We’ve always been fans of the cyclically adjusted price/earnings (Cape) ratio as a valuation measure. The Cape (also known as the Shiller p/e, because it was popularised by Nobel-prize-winning economist Robert Shiller) compares the price of a market with its annual earnings, averaged over the past ten years. The idea is that this figure should be mean-reverting – when market valuations swing too far to one side or the other of the long-term trend (in other words, if they become very cheap or very expensive), then they are likely to move back towards their historic average.
The Cape (used mainly with the S&P 500 in the US, but applicable to any market or even individual stocks) has scored notable successes in the past. As you can see from the chart, the Cape was at record levels in 1929 and 2000, and at elevated levels in 2007 – all preceding massive crashes. However, in recent years, critics of the Cape have had plenty of fuel. The reality is that, if strictly adhered to, the Cape would have kept investors out of (or at least under-exposed to) one of the best-performing stockmarkets since the crisis. Even at the bottom of the crash, the US only very briefly fell back to its long-term average on Cape terms. In other words, post-crisis, the market never really got “cheap” and ever since, has been mostly “expensive” or “very expensive”.
So what’s gone wrong? One of the most-respected critics of the Cape is Wharton professor Jeremy Siegel. In an interview with Advisor Perspectives last month he outlined his main objections. As well as raising some issues about the validity of including earnings from the crash year (which can be debated), one key point he makes is that lower interest rates justify higher p/e ratios – in effect, you should be willing to pay more for a given $1 or £1 of earnings if the alternative is getting next-to-nothing in a government bond or bank account. He also argues that while profit margins are high by historic standards, this is partly due to the growing importance of technology firms, which tend to have higher margins than other sectors.
That said, even Siegel now thinks the S&P 500 is at fair value – and that’s given prevailing low interest rates. Siegel also notes that, at the current rate of jobs growth, the US could see 3.5% unemployment within the next six months. It’s unlikely that the labour market could tighten that much without driving wages up. That, in turn, will push up inflation and thus interest rates. Strong growth is good for corporate profits and share prices. But higher rates would offset that, because earnings would “have to be capitalised at higher rates, and that will definitely put a pause on the market”.
So criticisms of the Cape might be fair. But it’s never been pitched as a market-timing tool, and it’s equally fair to say that when the next crash comes, it’ll merely be the latest that has been preceded by a record or near-record Cape. We can’t help but think that it’s foolhardy to be fully invested now.

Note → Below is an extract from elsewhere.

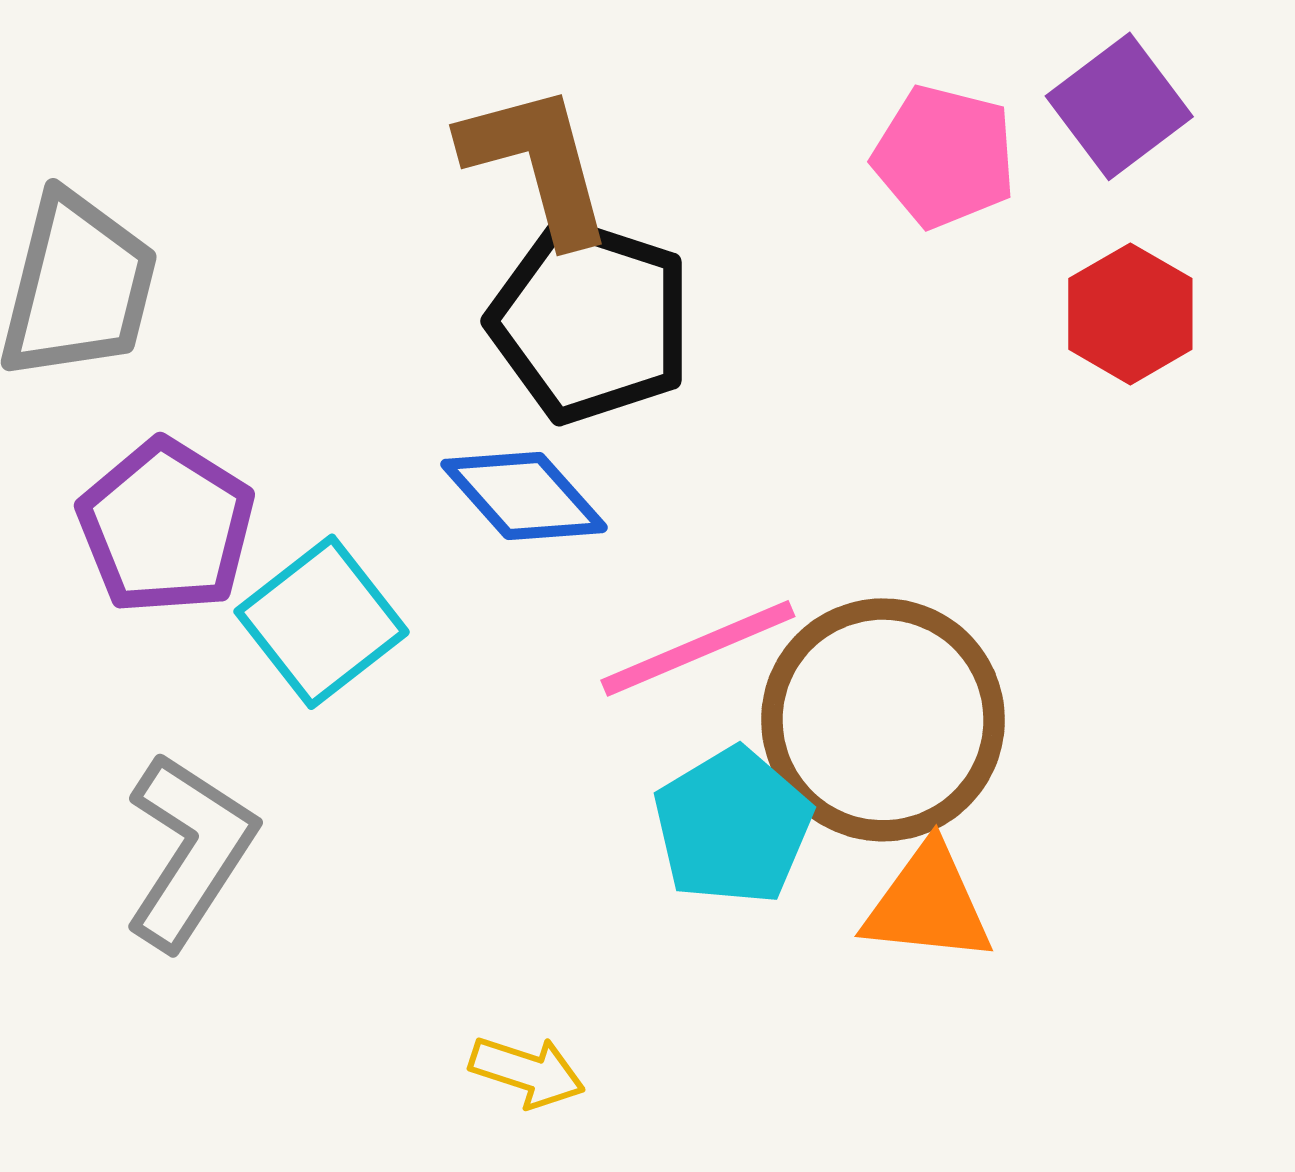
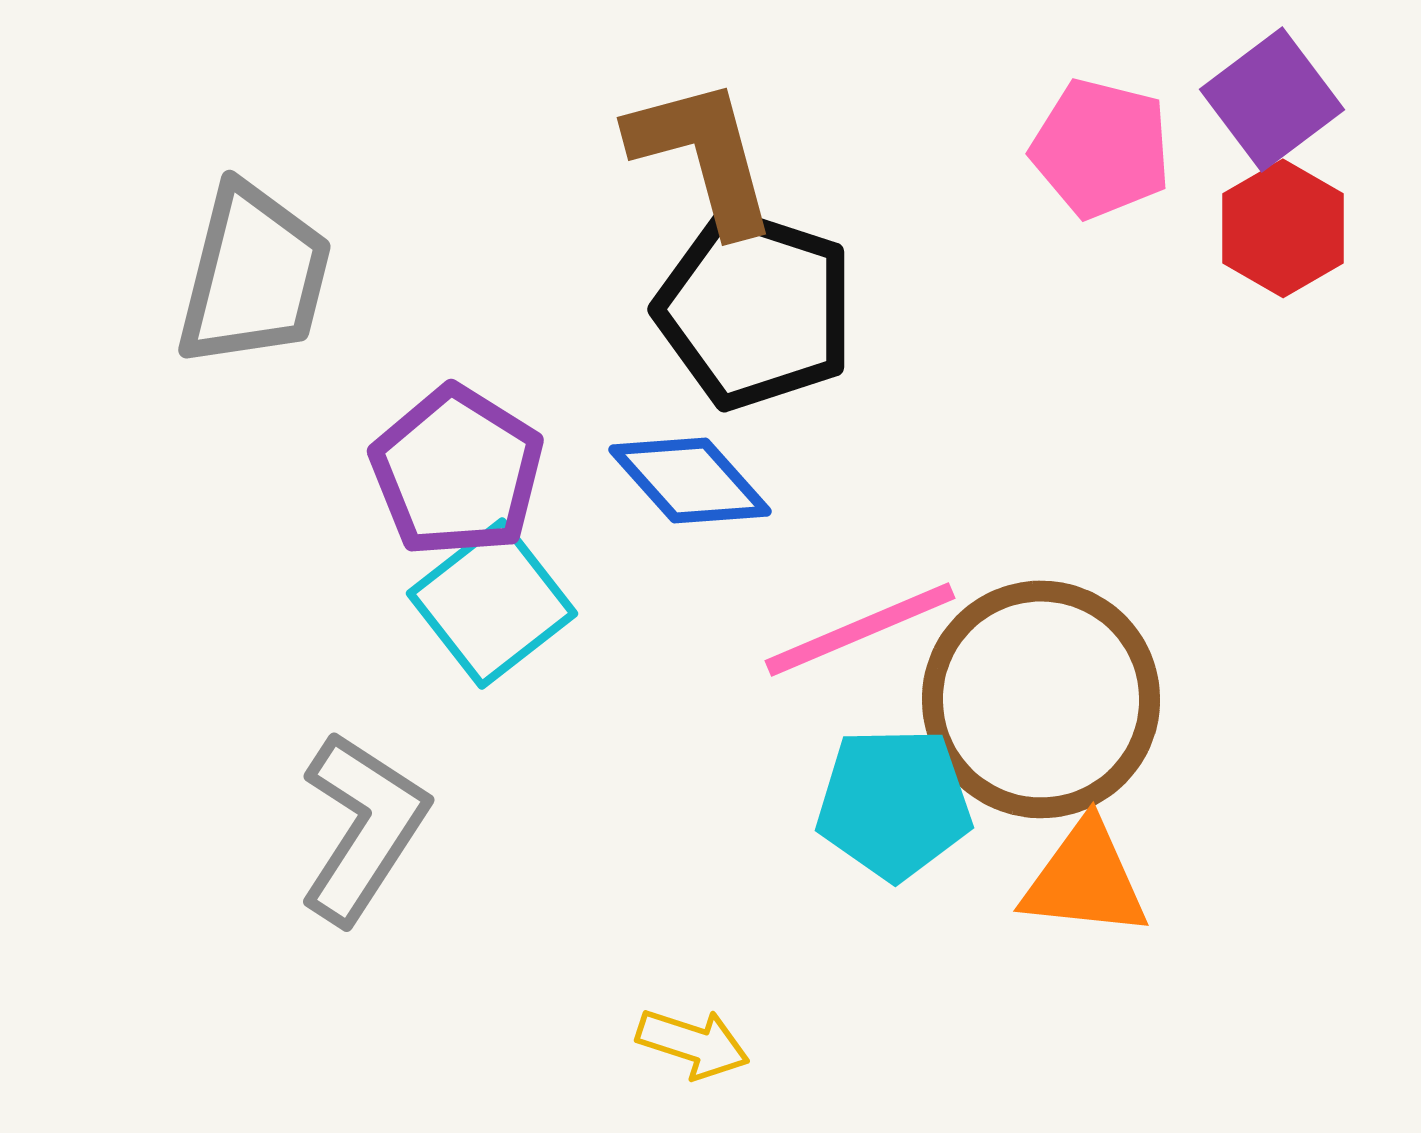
red hexagon: (1130, 314) -> (1283, 228), moved
purple pentagon: (166, 527) -> (457, 471), moved
cyan pentagon: (733, 826) -> (894, 803), turned 30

I wish I knew what ROE was, but I’m too embarrassed to ask
One way to look at any investment is to compare what sort of “interest rate” it is paying you, just as you would if you were comparing savings accounts. Return on equity (ROE) compares a company’s post-tax profits with the money invested by its shareholders (its equity, in other words). Ultimately, you invest money in a company with the goal of seeing that investment generate a better return than you could make simply by putting it in the bank. ROE is a useful indicator of how good a company is at turning money from its investors into profitable activity.
Here’s a simple example. Company A has profits of £100m and equity of £500m, giving it an ROE of 20%. That means it is probably a better quality organisation than Company B, which has profits of £200m and equity of £2bn – an ROE of 10%. Equity investors are seeing their money work twice as hard in the first company as in the second, which bodes well for future returns.

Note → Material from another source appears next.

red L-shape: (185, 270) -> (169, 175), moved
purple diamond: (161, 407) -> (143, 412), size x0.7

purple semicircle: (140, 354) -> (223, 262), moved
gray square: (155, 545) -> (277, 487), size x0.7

However, like all such tools, ROE has its weaknesses. It can be boosted artificially by corporate borrowing (known as gearing or leverage), because debt isn’t considered in this particular calculation. As a result, some people prefer to use return on capital employed (ROCE), which takes all of a company’s financing into account. So in the example mentioned, Company A might also have debt of £500m – meaning it is making a return of £100m on capital employed of £1bn, which gives it an ROCE of 10%. Company B might have no debt at all, meaning that its ROCE is also 10%. It is best to calculate ROCE going back at least five years, as cyclical businesses can enjoy a very high ROCE over short periods while having low average returns over the long run. A high, stable ROCE can be a sign of a very good company. Bear in mind that what a “good” ROCE is will vary between industries and sectors.